Why do certain foods lead to overeating and obesity?
By Carrie Cowan, Ph.D.
JAX postdoctoral associate Austin Korgan, Ph.D., has received a Ruth L. Kirschstein National Research Service Award from the National Institutes of Health (NIH) to support his research studying obesity. Korgan is using the award to understand how what we eat changes our brains, and how those changes in our brains, in turn, change how much we eat.
Obesity affects almost 100 million people in the United States – about 40% of the population. It contributes to increased risk of diabetes, heart disease, hypertension, clinical depression, osteoarthritis and some cancers. Obesity is, quite simply, having a body weight that is higher than what is considered healthy. The underlying causes of obesity are complex: there are genetic and environmental factors that put some people at much greater risk of gaining excess weight. Regardless of the causes, the primary driver of obesity is excessive caloric intake – eating too much. So a key question is: what controls how much we eat?
Korgan, working with JAX Assistant Professor Kristen O'Connell, Ph.D., is particularly interested in the brain region that controls food-seeking behavior, the hypothalamus. Like humans, mice that eat a diet high in animal-derived fats tend to gain weight, modeling the essence of obesity. To determine how diet affects the mechanisms underlying food-seeking and food intake, Korgan has measured the activity of neurons in the hypothalamus. He discovered that there is more neuronal activity in mice that ate a high-fat diet compared to mice that ate a standard diet. Higher neuronal activity in the hypothalamus causes those mice to eat more.
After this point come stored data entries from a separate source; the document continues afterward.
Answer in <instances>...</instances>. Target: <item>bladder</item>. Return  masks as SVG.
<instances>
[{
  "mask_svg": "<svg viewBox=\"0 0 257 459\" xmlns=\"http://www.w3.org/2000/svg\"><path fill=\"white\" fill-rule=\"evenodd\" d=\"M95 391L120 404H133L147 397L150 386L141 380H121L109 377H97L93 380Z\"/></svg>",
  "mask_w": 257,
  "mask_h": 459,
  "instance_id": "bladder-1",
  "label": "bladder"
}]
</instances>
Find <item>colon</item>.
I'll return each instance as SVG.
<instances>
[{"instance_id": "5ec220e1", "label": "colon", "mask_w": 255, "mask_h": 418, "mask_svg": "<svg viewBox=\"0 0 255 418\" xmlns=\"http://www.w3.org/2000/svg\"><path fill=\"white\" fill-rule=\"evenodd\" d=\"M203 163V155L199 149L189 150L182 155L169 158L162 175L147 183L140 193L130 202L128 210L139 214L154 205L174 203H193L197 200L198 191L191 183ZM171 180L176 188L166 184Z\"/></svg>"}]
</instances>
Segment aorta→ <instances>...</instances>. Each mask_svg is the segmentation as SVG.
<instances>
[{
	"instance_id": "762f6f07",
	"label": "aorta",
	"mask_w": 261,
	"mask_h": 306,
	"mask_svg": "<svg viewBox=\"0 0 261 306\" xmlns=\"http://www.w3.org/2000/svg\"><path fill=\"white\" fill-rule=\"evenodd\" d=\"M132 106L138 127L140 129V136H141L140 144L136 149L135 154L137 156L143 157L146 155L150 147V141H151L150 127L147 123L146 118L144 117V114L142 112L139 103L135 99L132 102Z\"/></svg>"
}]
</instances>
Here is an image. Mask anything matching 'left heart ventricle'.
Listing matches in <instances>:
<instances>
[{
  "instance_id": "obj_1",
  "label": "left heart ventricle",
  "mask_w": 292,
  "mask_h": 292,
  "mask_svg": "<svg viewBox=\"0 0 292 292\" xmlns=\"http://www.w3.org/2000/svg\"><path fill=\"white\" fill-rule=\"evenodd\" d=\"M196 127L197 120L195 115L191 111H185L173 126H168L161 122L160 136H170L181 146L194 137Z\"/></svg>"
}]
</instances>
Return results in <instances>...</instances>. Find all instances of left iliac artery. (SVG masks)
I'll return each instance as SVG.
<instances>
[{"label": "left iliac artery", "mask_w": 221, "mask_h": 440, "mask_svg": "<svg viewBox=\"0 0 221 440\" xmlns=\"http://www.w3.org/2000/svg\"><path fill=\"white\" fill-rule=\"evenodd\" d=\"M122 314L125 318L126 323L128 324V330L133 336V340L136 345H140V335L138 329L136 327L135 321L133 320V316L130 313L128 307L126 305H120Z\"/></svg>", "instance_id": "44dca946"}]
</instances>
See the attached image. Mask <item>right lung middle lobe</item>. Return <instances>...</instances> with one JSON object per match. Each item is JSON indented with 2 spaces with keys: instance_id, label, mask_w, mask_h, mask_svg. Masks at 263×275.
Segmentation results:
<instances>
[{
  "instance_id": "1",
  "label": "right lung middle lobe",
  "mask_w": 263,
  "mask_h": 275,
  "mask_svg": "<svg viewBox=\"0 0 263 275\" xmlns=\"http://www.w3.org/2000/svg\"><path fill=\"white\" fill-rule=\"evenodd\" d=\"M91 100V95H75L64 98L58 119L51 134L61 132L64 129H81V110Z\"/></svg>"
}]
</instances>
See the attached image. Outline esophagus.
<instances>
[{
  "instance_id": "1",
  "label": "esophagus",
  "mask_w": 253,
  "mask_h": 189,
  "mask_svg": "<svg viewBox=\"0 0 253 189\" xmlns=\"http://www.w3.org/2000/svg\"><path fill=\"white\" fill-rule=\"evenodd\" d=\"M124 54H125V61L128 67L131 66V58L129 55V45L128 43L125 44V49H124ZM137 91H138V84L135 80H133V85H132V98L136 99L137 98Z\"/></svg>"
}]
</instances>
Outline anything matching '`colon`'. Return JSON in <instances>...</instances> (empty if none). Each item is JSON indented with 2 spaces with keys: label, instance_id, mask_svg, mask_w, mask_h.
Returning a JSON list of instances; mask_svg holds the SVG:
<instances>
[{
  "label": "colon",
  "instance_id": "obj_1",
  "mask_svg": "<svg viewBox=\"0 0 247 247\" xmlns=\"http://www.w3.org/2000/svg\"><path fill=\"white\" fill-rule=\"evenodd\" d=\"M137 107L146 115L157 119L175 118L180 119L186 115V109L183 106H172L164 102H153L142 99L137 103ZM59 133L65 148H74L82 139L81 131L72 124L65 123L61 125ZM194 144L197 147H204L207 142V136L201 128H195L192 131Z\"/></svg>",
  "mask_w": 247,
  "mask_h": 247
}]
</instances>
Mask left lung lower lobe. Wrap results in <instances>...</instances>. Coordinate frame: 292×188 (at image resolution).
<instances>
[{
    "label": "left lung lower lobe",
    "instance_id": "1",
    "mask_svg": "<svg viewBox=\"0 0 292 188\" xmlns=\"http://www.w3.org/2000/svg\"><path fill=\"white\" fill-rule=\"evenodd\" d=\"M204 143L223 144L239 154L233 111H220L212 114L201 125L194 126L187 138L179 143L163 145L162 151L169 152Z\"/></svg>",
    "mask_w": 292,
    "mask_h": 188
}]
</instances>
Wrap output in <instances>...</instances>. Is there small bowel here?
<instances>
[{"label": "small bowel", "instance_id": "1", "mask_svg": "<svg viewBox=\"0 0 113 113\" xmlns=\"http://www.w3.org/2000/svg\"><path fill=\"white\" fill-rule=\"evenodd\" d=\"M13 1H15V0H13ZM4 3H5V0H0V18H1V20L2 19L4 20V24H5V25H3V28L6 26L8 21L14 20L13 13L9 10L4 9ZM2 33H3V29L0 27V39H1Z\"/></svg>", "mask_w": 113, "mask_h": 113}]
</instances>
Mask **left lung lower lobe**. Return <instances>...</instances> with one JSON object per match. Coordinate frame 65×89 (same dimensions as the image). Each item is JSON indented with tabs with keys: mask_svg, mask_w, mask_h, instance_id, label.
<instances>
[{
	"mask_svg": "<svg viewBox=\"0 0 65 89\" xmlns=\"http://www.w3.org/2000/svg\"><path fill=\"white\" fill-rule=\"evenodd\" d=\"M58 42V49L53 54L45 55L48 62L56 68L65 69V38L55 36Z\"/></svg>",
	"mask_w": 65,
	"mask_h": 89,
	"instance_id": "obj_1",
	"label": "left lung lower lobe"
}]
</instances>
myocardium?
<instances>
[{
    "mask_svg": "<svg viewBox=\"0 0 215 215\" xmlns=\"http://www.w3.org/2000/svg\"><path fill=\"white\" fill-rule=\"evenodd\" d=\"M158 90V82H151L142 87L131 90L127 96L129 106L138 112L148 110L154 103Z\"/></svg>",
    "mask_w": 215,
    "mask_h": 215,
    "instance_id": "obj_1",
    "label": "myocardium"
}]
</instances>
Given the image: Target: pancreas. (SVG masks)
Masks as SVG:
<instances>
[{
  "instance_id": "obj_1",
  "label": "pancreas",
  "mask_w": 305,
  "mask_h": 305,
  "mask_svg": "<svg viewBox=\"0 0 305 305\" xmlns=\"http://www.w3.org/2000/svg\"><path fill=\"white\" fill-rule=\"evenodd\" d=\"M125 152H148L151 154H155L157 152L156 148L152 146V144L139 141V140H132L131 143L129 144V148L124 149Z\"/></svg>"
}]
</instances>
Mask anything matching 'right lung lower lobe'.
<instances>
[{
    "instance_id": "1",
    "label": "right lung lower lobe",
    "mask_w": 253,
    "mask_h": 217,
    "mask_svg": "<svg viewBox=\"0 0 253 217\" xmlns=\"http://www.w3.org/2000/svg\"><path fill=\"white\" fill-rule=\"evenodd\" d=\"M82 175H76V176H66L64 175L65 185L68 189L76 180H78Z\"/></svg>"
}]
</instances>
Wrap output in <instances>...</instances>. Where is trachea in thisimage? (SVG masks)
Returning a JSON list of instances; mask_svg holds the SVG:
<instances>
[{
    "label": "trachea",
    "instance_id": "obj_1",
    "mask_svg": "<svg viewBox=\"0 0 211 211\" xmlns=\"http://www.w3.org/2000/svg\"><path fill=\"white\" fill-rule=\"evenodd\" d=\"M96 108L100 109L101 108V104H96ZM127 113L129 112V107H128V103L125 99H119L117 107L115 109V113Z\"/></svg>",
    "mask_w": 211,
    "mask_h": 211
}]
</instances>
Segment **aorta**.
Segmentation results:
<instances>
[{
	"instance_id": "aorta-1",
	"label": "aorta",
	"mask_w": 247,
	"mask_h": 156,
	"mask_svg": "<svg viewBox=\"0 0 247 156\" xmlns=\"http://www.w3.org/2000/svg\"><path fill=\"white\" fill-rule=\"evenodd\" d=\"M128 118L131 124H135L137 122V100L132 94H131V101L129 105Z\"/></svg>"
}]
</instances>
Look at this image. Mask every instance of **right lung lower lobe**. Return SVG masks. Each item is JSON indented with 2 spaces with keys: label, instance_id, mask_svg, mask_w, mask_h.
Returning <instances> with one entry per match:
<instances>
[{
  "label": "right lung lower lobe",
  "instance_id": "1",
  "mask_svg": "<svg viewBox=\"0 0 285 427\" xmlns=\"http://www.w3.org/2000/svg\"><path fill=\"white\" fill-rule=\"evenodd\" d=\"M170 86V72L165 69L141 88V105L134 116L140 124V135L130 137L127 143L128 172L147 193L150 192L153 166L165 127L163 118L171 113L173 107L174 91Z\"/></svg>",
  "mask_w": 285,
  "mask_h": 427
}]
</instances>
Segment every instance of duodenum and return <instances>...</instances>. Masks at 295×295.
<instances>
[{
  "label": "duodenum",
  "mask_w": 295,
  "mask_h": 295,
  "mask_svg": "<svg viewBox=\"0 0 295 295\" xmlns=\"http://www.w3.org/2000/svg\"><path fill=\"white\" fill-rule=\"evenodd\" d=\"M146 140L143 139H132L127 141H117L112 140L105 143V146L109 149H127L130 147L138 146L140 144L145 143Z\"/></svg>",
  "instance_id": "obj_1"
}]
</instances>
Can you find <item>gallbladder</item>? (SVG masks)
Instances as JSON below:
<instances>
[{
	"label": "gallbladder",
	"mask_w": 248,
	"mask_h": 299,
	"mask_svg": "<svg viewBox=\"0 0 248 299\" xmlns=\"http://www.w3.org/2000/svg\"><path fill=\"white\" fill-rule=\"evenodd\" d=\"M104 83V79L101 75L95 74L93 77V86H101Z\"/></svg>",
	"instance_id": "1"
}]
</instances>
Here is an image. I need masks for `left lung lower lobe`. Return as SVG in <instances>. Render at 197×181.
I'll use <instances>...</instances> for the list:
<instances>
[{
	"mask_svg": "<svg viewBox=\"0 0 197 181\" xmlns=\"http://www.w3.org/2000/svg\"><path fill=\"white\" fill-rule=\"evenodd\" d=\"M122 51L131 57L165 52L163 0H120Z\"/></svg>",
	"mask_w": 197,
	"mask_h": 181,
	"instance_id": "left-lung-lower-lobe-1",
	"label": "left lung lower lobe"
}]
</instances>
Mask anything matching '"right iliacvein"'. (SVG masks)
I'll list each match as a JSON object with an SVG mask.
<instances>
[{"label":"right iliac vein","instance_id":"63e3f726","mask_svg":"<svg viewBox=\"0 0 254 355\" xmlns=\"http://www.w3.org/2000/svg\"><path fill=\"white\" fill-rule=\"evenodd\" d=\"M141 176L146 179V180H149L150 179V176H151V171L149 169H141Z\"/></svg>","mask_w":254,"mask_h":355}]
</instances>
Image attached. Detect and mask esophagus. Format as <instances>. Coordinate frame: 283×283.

Korgan found that as few as two days of eating a high-fat diet — equivalent to 2-3 months for humans — was enough to change the neuronal activity in the hypothalamus. His findings show that even short-term dietary choices can have long-term, perhaps life-long, impacts on how much we eat.
Now Korgan wants to understand how those neurons in the hypothalamus remember what the mouse ate, even when the diet changes from high-fat back to the standard. With the support of his fellowship, he will look at how diet changes the genes that are active in the neurons: which genes become active after mice eat high-fat food and which genes stay active after high-fat diet, no matter what the mice eat. By determining the genes that respond to diet, Korgan may be able to determine ways of making neurons forget the high-fat diet and return the mouse’s food-seeking behavior back to its baseline level.
“This NRSA fellowship will allow us to continue probing circuit, transcript, and gene level pathways in the search for risk-factors and treatments to obesity and associated co-morbidities,” said Korgan. “I am so happy to have this support from the NIH.”
“We are incredibly grateful for this support from the NIH, which will allow Austin to integrate his on-going training as a systems neuroscientist with JAX’s strength in mammalian genetics to investigate obesity at the genetic and circuit level," says O'Connell. "His studies have the potential to yield new insights into the function of the central nervous system in obesity and its associated comorbidities. Austin is a very talented and creative scientist and I am very excited to see the new directions this work takes him.”